Pouarf voilà un gros pavé et visiblement le spoiler ne fonctionne pas. Tant pis pour vous ^^
a bove ante ab asino retro a stulto undique caveto

23 juin 2014 à 18:19:15
Réponse #1

DavidManise


En te lisant, j'ai une boule dans la gorge et je transpire des yeux.

Je me reconnais tellement bien dans cette manière de serrer les dents et de pas vouloir faire chier avec mes bobos... 

put**n, copine, t'es pas passée loin.  Mes respects pour toute cette endurance à la douleur, et bon courage pour ta rééducation à la vie sans elle.  J'espère qu'elle te manquera pas trop ;#

:calin:

David
"Grand, gros, lourd, sale, fort et bête" ;)

Stages survie CEETS

23 juin 2014 à 19:02:53
Réponse #2

b@s


 :-\

un témoignage fort. Tu loooiiin d'être une chochotte :blink: j'imagine à quel point ça doit être dur de ne pas être "entendu", en plus de la douleur...

je te souhaite de tout coeur un présent et un futur plein de douceur, prends soin de toi.

23 juin 2014 à 19:22:10
Réponse #3

guillaume


Content de te voir ici et merci pour ton témoignage.

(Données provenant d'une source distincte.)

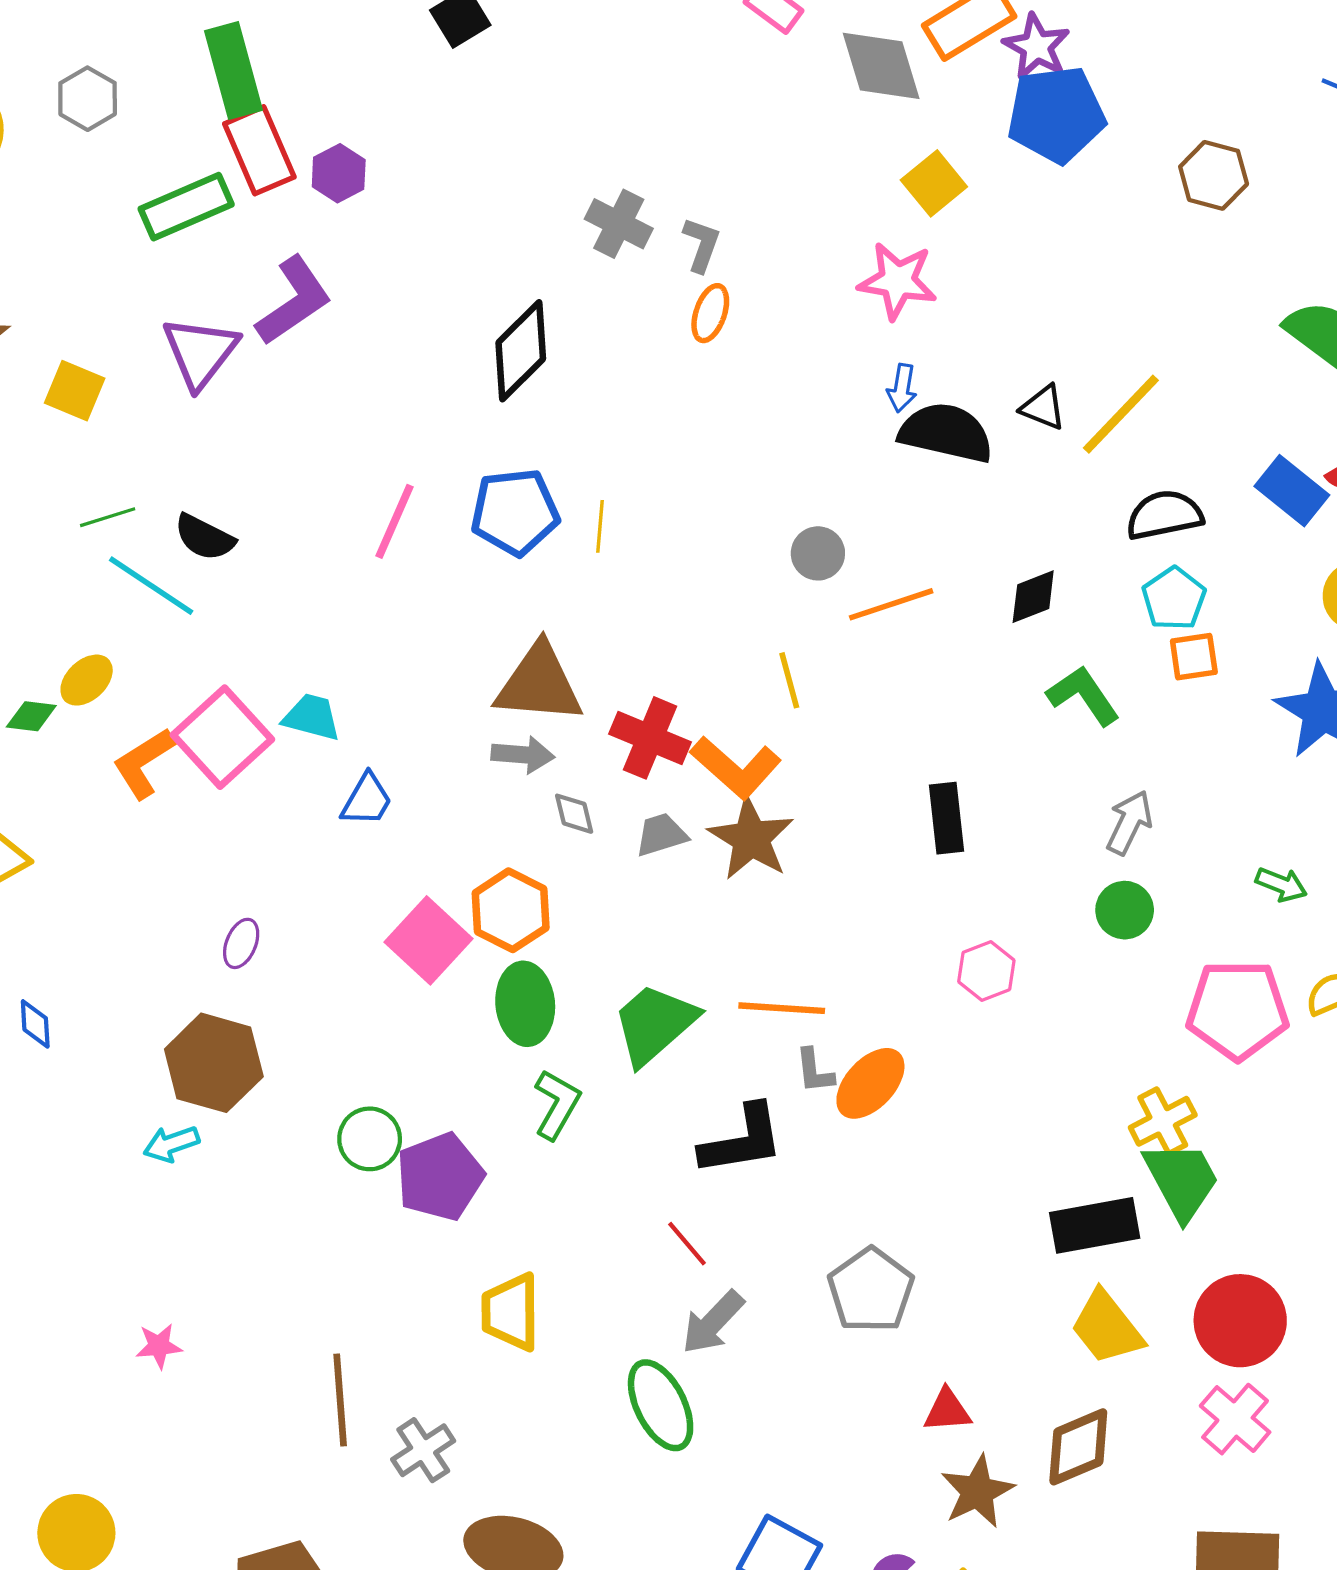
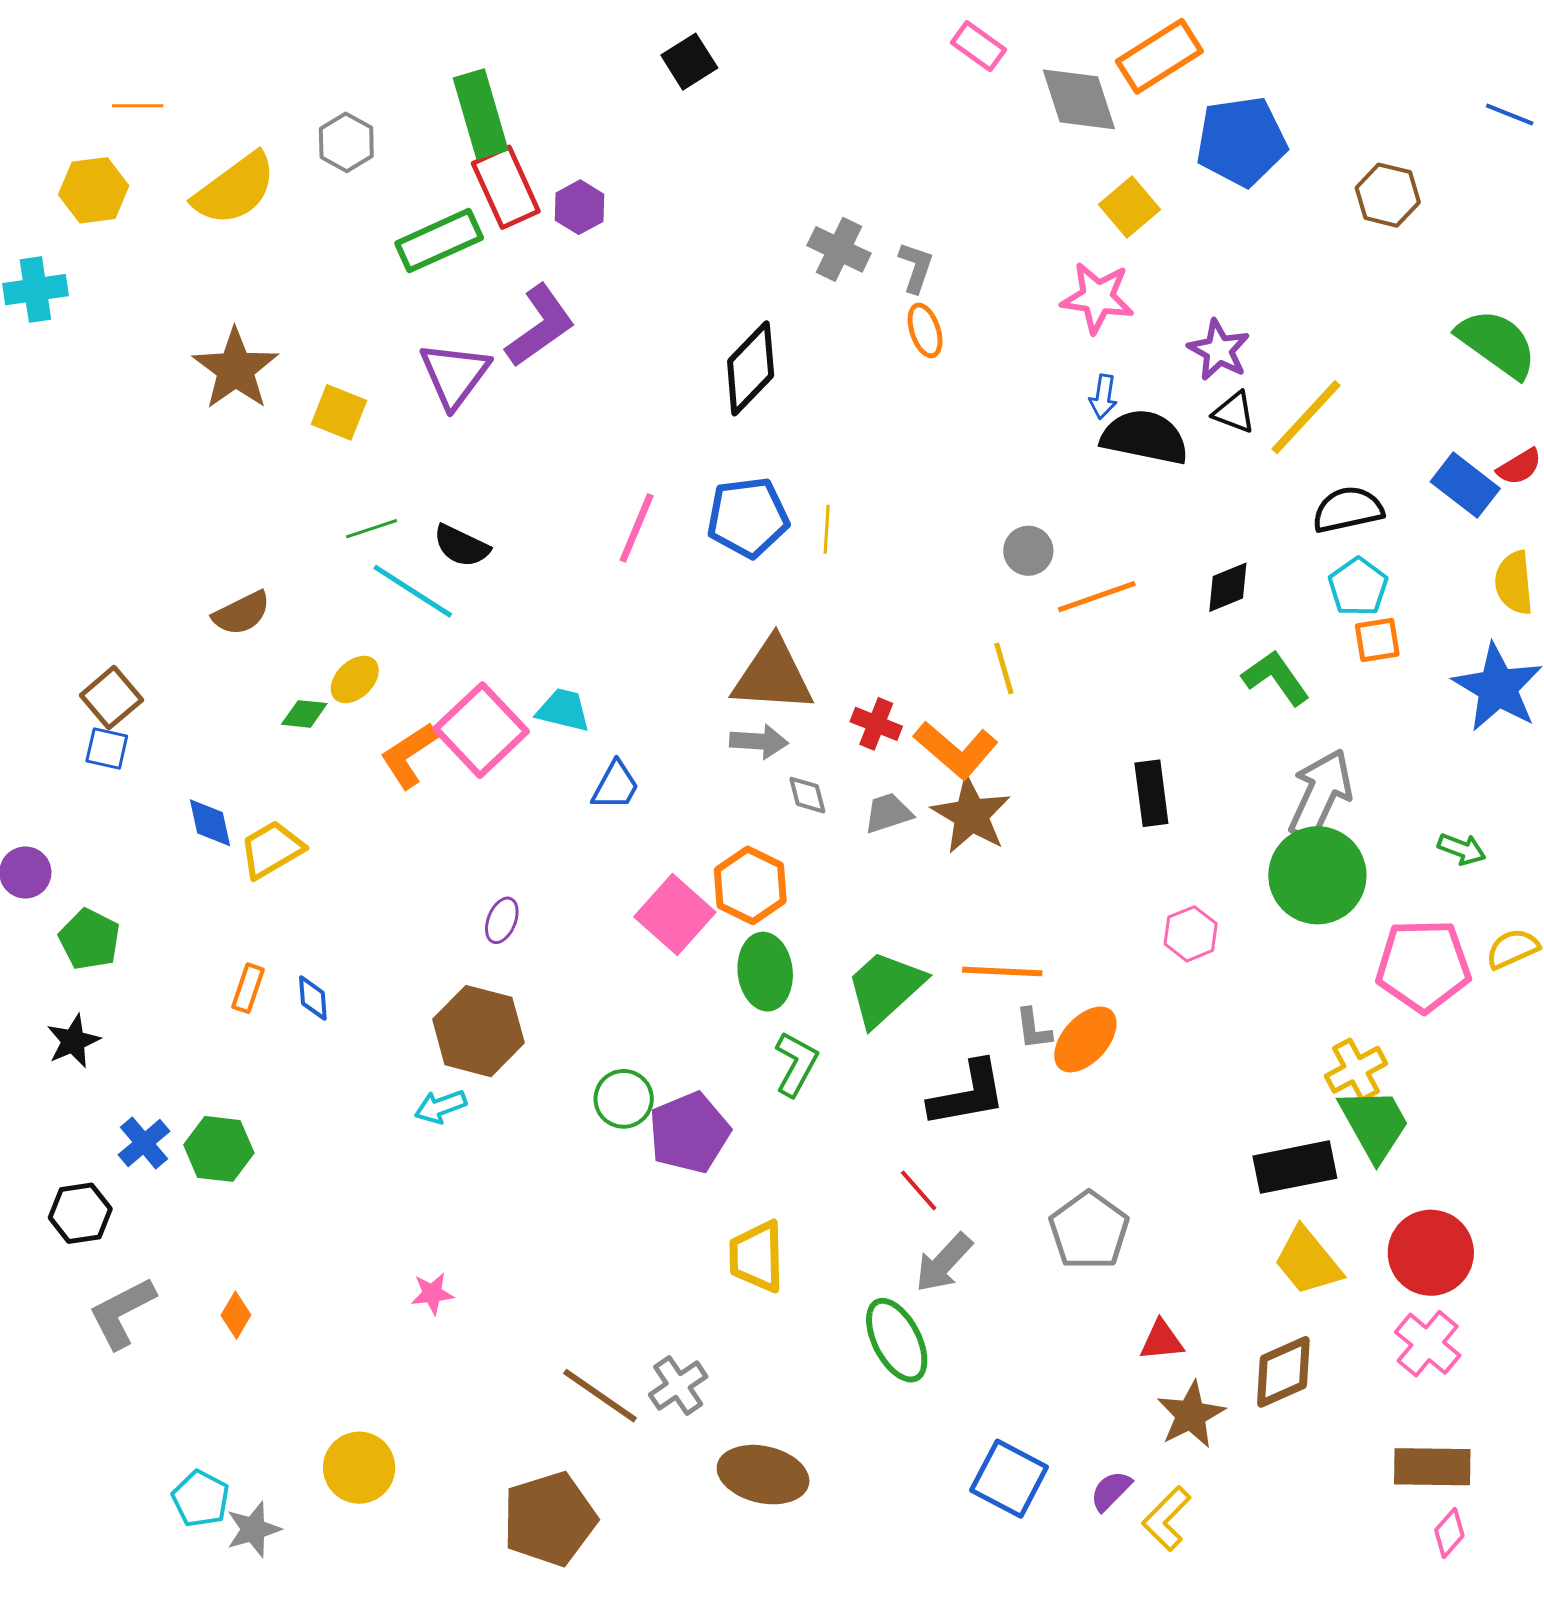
purple star: (1037, 47) -> (1219, 350), moved
orange ellipse: (710, 313) -> (925, 330), turned -36
red cross: (650, 738) -> (876, 724), size x0.7
gray arrow: (1129, 823) -> (1320, 794), size x1.5
green circle: (1125, 910) -> (1317, 875), size x1.8
brown line: (340, 1400) -> (600, 1396), moved, turned -50

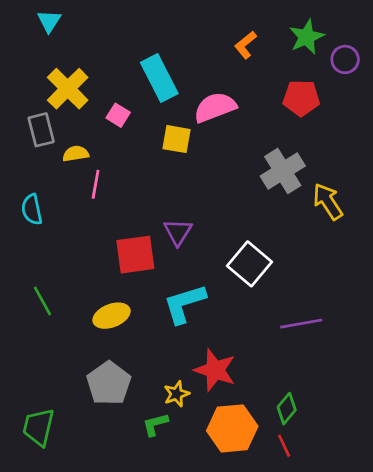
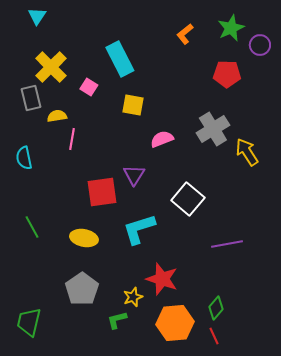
pink semicircle: (215, 107) -> (162, 139), moved, size x0.7
yellow ellipse: (111, 316) -> (84, 238), turned 32

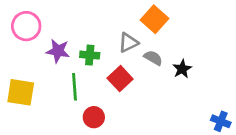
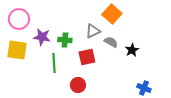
red square: (120, 79) -> (87, 57), turned 30
yellow square: (21, 92) -> (17, 50), moved
red circle: (94, 117) -> (78, 85), moved
blue cross: (221, 121) -> (144, 88), moved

Je m'en vais faire lire ça à ma compagne. Non pas que je soupçonne ça chez elle mais plutôt pour le "comme d'habitude"...

a+

23 juin 2014 à 19:33:08
Réponse #4

Merlin06


L'âme sûre ruse mal. ;)

23 juin 2014 à 21:25:00
Réponse #5

Rosetta



Je me reconnais tellement bien dans cette manière de serrer les dents et de pas vouloir faire chier avec mes bobos... 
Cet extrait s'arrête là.